Currently, one service has adopted her tech and she's in talks with several more.

An Established Method for a New Purpose

"The system already exists in Hollywood, it already exists in sports broadcasting so this is not an untested concept, it's just a novel use and a different framework," explained Madelaine.

"We have validated it, we're collaborating with a company that has decades of expertise in developing technology so we know that this is reliable and what we now need to do is test it at scale," she continued.

She expressed hope she believed the technology would also act as a deterrent to would-be intimate image abusers.

Changing the Narrative

An expert from a support service said she had seen first-hand the trauma and guilt this abuse inflicted on victims.

"If that self-blame is compounded by a uninformed acquaintance or professional who says 'what did you expect?' that guilt can really be deepened so it's really important that the response somebody is provided with is that they have committed no error," she emphasized.

She added it was inspiring that Madelaine was leveraging her ordeal to create solutions, adding: "It is vital to have this comprehensive strategy towards tackling tech facilitated gender-based abuse, because no one tool is going to be able to solve this problem, no one helpline, it needs to be this multi-layered response."

Madelaine Thomas and TV presenter Jess Davies have experienced experiencing their intimate images shared non-consensually.
Both women have been victims of experiencing their private photos distributed non-consensually.

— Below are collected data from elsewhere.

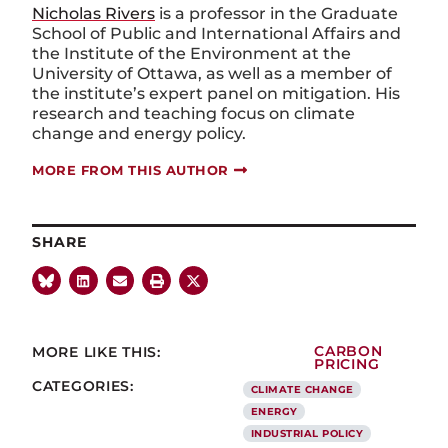
Nicholas Rivers
is a professor in the Graduate
School of Public and International Affairs and
the Institute of the Environment at the
University of Ottawa, as well as a member of
the institute’s expert panel on mitigation. His
research and teaching focus on climate
change and energy policy.
MORE FROM THIS AUTHOR
SHARE
MORE LIKE THIS:
CARBON
PRICING
CATEGORIES:
CLIMATE CHANGE
ENERGY
INDUSTRIAL POLICY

TV presenter Jess Davies was just 15 when photographs of her in her underwear were shared around her local community. It was the beginning of multiple violations Jess endured in her teens and 20s that would later inform her women's rights campaigning.

"It required years, an excessive amount of time for someone to say to me, 'it wasn't your fault' and 'that shouldn't have happened'," recalled Jess.

She too is passionate about removing the stigma of intimate image abuse from the survivors to the perpetrators. "It isn't a crime to willingly share an photo to someone," stated Jess.

"However, it is illegal to distribute that without consent and I think that should invariably be where the responsibility is," she concluded.

Jared Wang
Jared Wang

A film critic with over a decade of experience covering Hollywood and indie cinema, passionate about storytelling and cinematic trends.